Copy out nothing but the line containing "Give bounding boxes" and the lines that follow it to the end of the entries, exactly as they stand.

-- Data provided follows --

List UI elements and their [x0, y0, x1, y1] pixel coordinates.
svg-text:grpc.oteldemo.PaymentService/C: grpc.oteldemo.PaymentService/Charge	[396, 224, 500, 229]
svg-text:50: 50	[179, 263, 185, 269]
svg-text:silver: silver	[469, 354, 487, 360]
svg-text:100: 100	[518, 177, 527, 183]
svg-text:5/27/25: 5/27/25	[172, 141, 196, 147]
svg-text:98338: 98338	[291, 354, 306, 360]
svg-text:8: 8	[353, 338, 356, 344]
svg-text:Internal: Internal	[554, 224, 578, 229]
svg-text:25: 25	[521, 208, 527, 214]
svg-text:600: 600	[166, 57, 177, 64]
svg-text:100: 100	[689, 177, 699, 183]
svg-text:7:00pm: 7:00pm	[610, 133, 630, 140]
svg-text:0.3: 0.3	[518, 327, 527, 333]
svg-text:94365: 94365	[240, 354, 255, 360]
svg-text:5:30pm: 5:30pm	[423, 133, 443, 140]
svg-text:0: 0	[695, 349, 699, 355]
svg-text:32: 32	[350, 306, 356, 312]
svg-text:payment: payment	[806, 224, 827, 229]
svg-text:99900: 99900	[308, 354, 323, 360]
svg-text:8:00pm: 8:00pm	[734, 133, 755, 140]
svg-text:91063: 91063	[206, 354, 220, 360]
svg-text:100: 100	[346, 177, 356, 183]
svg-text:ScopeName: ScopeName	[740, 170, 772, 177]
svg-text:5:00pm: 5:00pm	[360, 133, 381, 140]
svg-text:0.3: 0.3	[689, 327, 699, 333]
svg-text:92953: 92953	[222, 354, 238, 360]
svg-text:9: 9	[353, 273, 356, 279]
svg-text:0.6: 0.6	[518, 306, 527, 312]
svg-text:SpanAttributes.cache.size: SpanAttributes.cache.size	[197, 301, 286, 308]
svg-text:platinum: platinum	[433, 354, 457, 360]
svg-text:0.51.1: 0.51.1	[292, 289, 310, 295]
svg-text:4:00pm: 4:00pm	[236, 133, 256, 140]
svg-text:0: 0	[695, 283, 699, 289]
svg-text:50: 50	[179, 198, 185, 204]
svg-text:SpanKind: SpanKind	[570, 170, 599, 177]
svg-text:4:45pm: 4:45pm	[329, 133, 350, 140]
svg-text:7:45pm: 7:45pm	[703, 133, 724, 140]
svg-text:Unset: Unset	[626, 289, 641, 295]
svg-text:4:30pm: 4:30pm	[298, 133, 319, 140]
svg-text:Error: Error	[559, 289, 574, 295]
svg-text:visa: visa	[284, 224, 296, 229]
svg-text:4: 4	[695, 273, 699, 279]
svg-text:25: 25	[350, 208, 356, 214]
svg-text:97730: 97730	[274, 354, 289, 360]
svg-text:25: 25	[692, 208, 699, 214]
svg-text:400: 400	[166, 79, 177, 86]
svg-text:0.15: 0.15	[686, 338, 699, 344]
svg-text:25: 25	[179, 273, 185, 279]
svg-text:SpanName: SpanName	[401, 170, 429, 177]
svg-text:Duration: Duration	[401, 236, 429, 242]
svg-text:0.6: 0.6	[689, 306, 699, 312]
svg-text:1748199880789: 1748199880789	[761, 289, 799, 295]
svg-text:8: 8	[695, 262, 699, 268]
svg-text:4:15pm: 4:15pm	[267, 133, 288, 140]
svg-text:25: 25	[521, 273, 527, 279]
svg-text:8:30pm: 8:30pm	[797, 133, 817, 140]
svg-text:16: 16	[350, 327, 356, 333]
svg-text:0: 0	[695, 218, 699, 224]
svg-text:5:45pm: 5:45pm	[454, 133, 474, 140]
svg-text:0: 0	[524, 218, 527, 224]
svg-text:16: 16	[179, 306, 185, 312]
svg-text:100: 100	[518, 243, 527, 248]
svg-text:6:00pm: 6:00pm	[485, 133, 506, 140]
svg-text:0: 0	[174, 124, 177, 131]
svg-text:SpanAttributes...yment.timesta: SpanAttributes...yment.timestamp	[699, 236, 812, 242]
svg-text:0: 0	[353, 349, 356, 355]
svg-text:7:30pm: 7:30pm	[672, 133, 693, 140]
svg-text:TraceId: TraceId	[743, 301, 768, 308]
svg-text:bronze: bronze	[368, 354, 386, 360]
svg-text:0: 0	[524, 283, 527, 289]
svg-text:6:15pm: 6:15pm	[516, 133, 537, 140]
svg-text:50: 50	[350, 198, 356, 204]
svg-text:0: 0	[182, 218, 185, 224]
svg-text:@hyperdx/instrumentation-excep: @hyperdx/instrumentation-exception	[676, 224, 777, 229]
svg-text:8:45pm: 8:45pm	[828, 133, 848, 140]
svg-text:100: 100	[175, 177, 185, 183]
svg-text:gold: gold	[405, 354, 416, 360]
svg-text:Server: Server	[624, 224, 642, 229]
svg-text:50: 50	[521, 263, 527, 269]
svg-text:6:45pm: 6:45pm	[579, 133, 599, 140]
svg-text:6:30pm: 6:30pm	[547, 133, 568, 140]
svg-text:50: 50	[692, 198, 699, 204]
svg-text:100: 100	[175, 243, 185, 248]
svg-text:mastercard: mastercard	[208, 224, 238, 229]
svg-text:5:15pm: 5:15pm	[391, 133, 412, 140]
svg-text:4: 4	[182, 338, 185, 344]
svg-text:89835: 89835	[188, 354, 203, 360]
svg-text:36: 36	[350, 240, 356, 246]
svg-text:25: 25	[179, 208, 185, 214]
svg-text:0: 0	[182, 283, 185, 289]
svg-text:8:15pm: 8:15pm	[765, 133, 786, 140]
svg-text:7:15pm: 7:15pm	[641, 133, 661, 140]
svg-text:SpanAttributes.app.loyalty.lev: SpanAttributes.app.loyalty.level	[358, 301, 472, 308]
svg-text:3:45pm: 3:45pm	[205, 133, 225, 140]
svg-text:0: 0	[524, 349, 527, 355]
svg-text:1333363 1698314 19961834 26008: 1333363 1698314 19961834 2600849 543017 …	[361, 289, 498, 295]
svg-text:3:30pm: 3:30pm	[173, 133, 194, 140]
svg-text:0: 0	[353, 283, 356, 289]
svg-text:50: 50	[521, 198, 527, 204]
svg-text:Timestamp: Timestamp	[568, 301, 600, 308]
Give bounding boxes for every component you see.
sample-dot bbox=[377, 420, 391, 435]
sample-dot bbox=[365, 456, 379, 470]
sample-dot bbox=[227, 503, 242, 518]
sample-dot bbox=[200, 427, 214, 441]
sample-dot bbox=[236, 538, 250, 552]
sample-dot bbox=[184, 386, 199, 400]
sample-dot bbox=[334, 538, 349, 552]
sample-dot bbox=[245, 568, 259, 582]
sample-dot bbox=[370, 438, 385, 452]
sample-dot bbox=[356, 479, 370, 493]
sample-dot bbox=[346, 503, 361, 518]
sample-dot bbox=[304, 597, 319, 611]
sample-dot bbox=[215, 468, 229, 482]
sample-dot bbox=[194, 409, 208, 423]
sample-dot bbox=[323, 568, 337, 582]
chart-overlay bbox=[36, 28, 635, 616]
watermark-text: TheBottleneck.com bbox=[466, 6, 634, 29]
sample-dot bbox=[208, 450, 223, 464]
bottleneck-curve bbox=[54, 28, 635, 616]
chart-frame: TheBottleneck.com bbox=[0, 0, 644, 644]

-- Data provided concluded --

• [Finished task]:
Give bounding boxes for every component you see.
sample-dot bbox=[377, 420, 391, 435]
sample-dot bbox=[365, 456, 379, 470]
sample-dot bbox=[227, 503, 242, 518]
sample-dot bbox=[200, 427, 214, 441]
sample-dot bbox=[236, 538, 250, 552]
sample-dot bbox=[184, 386, 199, 400]
sample-dot bbox=[334, 538, 349, 552]
sample-dot bbox=[245, 568, 259, 582]
sample-dot bbox=[370, 438, 385, 452]
sample-dot bbox=[356, 479, 370, 493]
sample-dot bbox=[346, 503, 361, 518]
sample-dot bbox=[304, 597, 319, 611]
sample-dot bbox=[215, 468, 229, 482]
sample-dot bbox=[194, 409, 208, 423]
sample-dot bbox=[323, 568, 337, 582]
chart-overlay bbox=[36, 28, 635, 616]
watermark-text: TheBottleneck.com bbox=[466, 6, 634, 29]
sample-dot bbox=[208, 450, 223, 464]
bottleneck-curve bbox=[54, 28, 635, 616]
chart-frame: TheBottleneck.com bbox=[0, 0, 644, 644]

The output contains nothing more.